**Assigned task:** Please return the lines of the data that contain "Guide".

Transcribed page contents:
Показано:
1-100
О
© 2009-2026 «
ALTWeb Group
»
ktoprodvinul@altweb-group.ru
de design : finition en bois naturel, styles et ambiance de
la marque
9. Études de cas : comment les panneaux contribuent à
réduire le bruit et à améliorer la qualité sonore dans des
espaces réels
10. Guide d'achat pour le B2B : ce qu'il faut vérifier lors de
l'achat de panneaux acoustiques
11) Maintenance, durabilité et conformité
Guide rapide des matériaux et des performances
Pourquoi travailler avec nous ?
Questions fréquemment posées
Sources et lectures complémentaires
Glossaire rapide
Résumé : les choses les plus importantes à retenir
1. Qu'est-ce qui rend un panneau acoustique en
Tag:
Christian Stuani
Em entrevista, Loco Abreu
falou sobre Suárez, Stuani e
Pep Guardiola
* * *
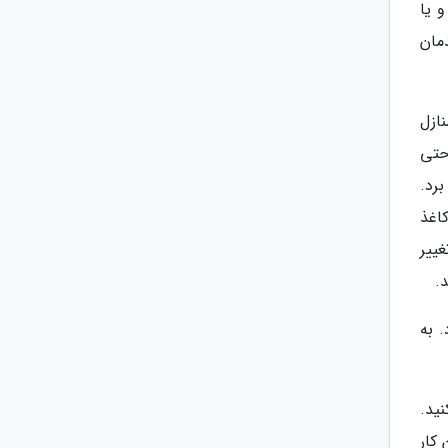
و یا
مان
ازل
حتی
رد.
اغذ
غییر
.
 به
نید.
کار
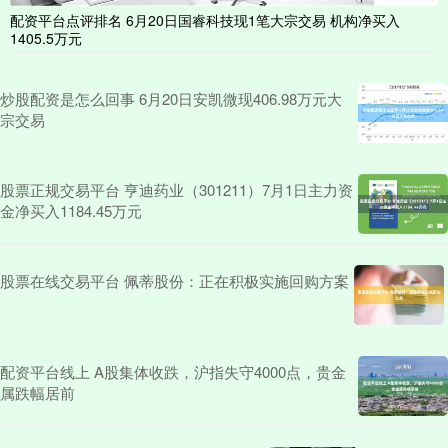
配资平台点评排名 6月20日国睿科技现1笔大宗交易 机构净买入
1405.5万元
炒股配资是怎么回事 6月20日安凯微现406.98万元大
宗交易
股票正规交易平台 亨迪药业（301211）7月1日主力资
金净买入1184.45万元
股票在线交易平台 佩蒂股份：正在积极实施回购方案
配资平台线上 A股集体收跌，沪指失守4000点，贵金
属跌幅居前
---
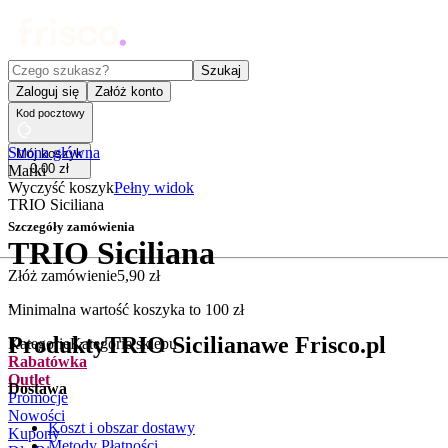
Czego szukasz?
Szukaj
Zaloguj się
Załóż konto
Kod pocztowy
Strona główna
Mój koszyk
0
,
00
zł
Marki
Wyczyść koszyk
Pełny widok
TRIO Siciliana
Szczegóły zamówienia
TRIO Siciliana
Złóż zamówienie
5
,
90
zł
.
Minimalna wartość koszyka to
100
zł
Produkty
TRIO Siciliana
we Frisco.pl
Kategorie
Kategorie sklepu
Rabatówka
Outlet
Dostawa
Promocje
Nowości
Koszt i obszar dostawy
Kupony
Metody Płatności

**Reply:**
10. Guide d'achat pour le B2B : ce qu'il faut vérifier lors de
Guide rapide des matériaux et des performances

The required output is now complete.